Les colombes qui se trouvaient au-dessus des paniers servaient d’holocauste et ce que l’on avait en mains était remis aux prêtres.
Pendant que l’on avait encore le panier sur les épaules, on récitait le texte biblique prescrit (Dt 26, 3-10), depuis les mots “Je dis aujourd’hui à l’Eternel ton Dieu, etc.” jusqu’à la fin du chapitre. Selon R. Juda, on lit jusqu’aux mots: “Mon père était un araméen nomade”. Après ces mots, on descend le panier de l’épaule, on le retient par les lèvres, le cohen le soutient de la main, le soulève (pour l’acquérir); puis, on lit les derniers versets du passage en question; l’on dépose l’offrande à côté de l’autel, on s’incline et l’on sort.
Au commencement, tous ceux qui savaient lire lisaient eux-mêmes ledit passage; et, pour ceux qui ne savaient pas lire, d’autres faisaient la lecture. Lorsque, plus tard, on se retint d’apporter les prémices (par honte de ne pas savoir lire), on établit l’usage des lectures publiques pour chacun.
Les gens riches offrent leurs prémices dans les hottes calaqo" plaquées d’or et d’argent; les pauvres les apportent dans des paniers en branches de saule tressées. L’on remet aux prêtres des paniers avec les fruits.
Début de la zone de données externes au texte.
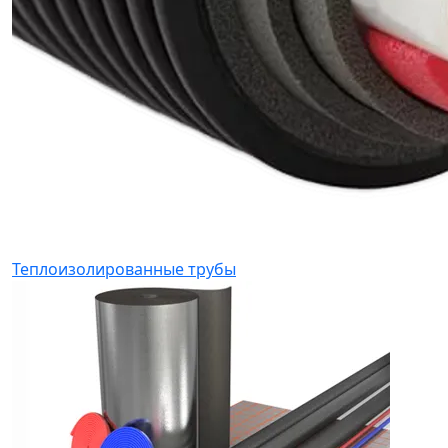
Теплоизолированные трубы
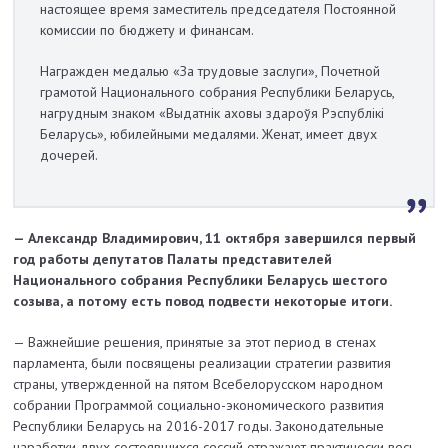
настоящее время замес­титель председателя Постоянной
комиссии по бюджету и финансам.
Награжден медалью «За трудовые заслуги», Почетной
грамотой Национального собрания Республики Беларусь,
нагрудным знаком «Выдатнік аховы здароўя Рэспублікі
Беларусь», юбилейными медалями. Женат, имеет двух
дочерей.
— Александр Владимирович, 11 октября завершился первый
год работы депутатов Палаты представителей
Национального собрания Республики Беларусь шестого
созыва, а потому есть повод подвести некоторые итоги.
— Важнейшие решения, принятые за этот период в стенах
парламента, были посвящены реализации стратегии развития
страны, утвержденной на пятом Всебелорусском народном
собрании Программой социально-экономического развития
Республики Беларусь на 2016-2017 годы. Законодательные
наработки двух состоявшихся сессий отражают практически весь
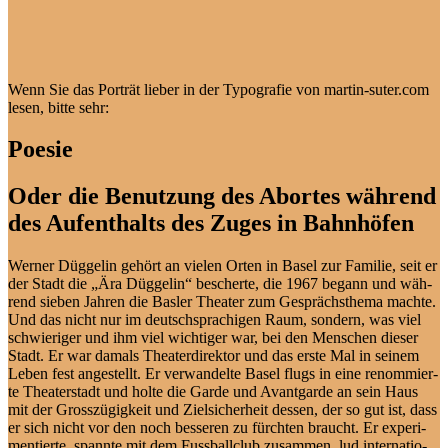
Wenn Sie das Por­trät lie­ber in der Ty­po­gra­fie von martin-suter.com
le­sen, bit­te sehr:
Poesie
Oder die Benutzung des Abortes während
des Aufenthalts des Zuges in Bahnhöfen
Wer­ner Düg­ge­lin ge­hört an vie­len Or­ten in Ba­sel zur Fa­mi­lie, seit er
der Stadt die „Ära Düg­ge­lin“ be­scher­te, die 1967 be­gann und wäh­
rend sie­ben Jah­ren die Bas­ler Thea­ter zum Ge­sprächs­the­ma mach­te.
Und das nicht nur im deutsch­spra­chi­gen Raum, son­dern, was viel
schwie­ri­ger und ihm viel wich­ti­ger war, bei den Men­schen die­ser
Stadt. Er war da­mals Thea­ter­di­rek­tor und das ers­te Mal in sei­nem
Le­ben fest an­ge­stellt. Er ver­wan­del­te Ba­sel flugs in ei­ne re­nom­mier­
te Thea­ter­stadt und hol­te die Gar­de und Avant­gar­de an sein Haus
mit der Gross­zü­gig­keit und Ziel­si­cher­heit des­sen, der so gut ist, dass
er sich nicht vor den noch bes­se­ren zu fürch­ten braucht. Er ex­pe­ri­
men­tier­te, spann­te mit dem Fuss­ball­club zu­sam­men, lud in­ter­na­tio­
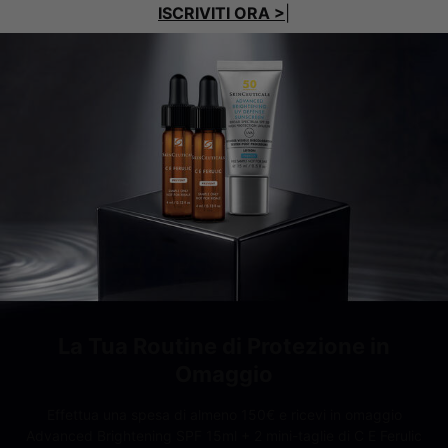
ISCRIVITI ORA >
|
La Tua Routine di Protezione in
Omaggio​
Effettua una spesa di almeno 150€ e ricevi in omaggio
Advanced Brightening SPF 15ml + 2 mini-taglie di C E Ferulic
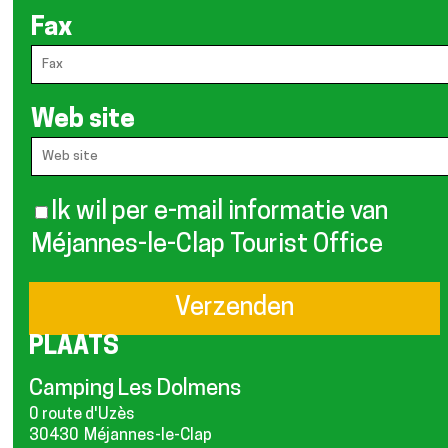
Fax
Web site
Ik wil per e-mail informatie van
Méjannes-le-Clap Tourist Office
PLAATS
Camping Les Dolmens
0 route d'Uzès
30430
Méjannes-le-Clap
R. Simon b. Nanes dit: on dresse le cercle autour des prémices avec d’autres fruits que les 7 espèces supérieures. Selon R. aqiba, au contraire, on se sert exclusivement pour cela des 7 espèces supérieures.
R. Simon remarque qu’il y a trois degrés dans les prémices offertes: les prémices elles-mêmes (les premiers fruits), le supplément cueilli en même temps, la couronne ou cercle dont on les entoure. Le supplément devra être de la même espèce; la couronne pour orner pourra être d’une espèce différente. Le supplément devra être consommé en état de pureté, et il est dispensé de la loi du doute (le cohen l’achetant de l’ignorant peut en manger sans crainte d’impureté); mais la couronne des prémices (pouvant être d’une autre sorte) est soumise aux craintes que suscite le doute.
En quel cas dit-on que le supplément des prémices est l’égal des prémices mêmes? Lorsqu’il est composé de produits palestiniens; mais, au cas contraire, il ne comporte pas le même caractère.
Pourquoi est-il dit que les prémices constituent une des propriétés du cohen? Parce qu’il peut l’employer à acquérir les esclaves, ou des terrains, ou une bête impure; il peut transmettre le montant à un créancier pour le payer, et le remettre à une femme pour le montant de sa dot, à l’égal de la valeur d’un rouleau de la Loi (transmissible dans les mêmes conditions). R. Juda dit: on ne doit les remettre qu’à titre de don au cohen instruit (dont on connaît avec certitude les soins de pureté). D’après les autres sages, on les remet aux gens de garde du Temple, qui les répartissent entre eux, comme des saintetés d’ordre supérieur.